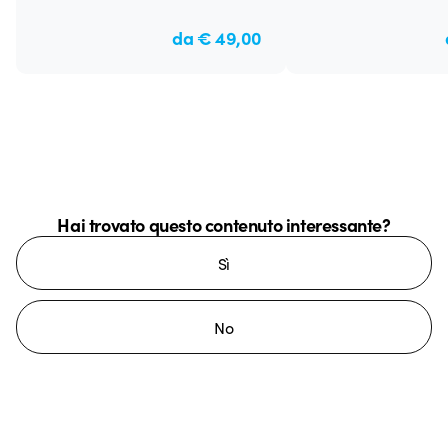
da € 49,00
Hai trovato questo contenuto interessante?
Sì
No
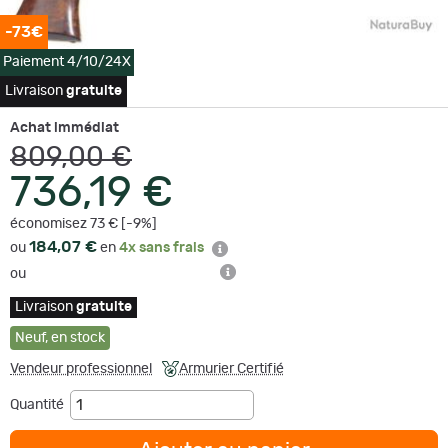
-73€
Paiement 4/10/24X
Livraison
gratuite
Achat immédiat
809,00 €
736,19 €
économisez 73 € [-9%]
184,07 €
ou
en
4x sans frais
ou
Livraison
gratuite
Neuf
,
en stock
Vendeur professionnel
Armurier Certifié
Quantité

━━━

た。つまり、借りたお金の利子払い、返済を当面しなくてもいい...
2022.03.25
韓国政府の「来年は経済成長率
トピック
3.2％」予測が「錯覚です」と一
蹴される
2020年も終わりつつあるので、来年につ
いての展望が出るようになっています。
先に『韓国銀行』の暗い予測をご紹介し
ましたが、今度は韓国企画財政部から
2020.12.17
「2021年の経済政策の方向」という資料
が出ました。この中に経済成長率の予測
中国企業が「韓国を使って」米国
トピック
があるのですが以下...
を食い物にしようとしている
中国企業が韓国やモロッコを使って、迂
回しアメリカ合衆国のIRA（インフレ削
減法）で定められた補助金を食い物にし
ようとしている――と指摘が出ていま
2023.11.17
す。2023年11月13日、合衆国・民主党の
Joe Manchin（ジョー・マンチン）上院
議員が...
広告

━━━

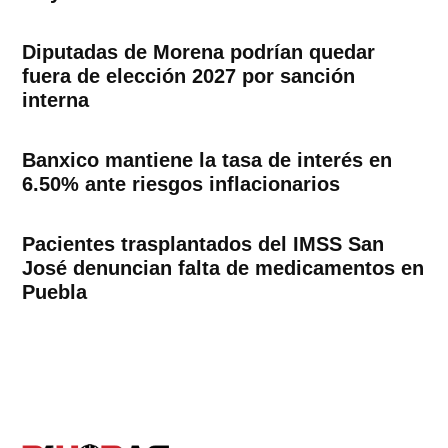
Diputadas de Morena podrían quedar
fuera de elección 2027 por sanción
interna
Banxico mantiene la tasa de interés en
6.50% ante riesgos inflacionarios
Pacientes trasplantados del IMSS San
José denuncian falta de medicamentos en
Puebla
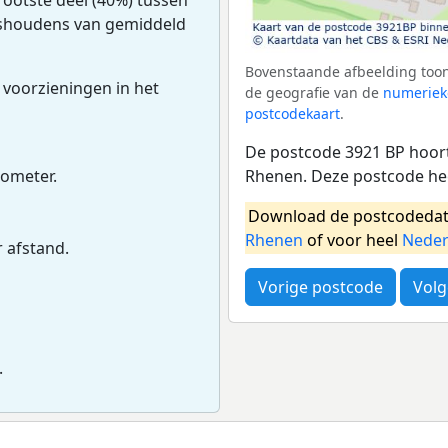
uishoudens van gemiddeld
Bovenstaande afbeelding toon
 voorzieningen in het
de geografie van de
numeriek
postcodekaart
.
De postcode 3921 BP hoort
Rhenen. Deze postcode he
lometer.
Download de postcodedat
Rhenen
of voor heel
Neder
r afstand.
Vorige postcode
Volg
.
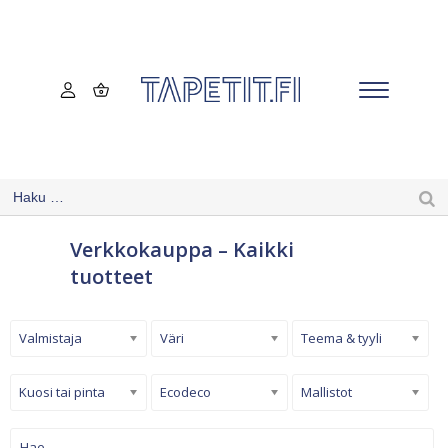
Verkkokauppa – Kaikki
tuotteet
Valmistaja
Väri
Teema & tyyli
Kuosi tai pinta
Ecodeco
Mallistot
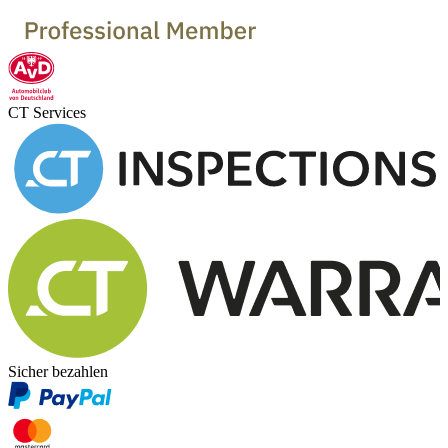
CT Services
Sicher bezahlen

━━━

Aim of the exercise:
Return only the part above that opens with the line containing "de geografie van de" and closes with the line containing "Sicher bezahlen", exactly and with both ends, skipping the pictures.

Answer space:
de geografie van de
numeriek
postcodekaart
.
De postcode 3921 BP hoort
Rhenen. Deze postcode he
lometer.
Download de postcodedat
Rhenen
of voor heel
Neder
r afstand.
Vorige postcode
Volg
.
Verkkokauppa – Kaikki
tuotteet
Valmistaja
Väri
Teema & tyyli
Kuosi tai pinta
Ecodeco
Mallistot
CT Services
Sicher bezahlen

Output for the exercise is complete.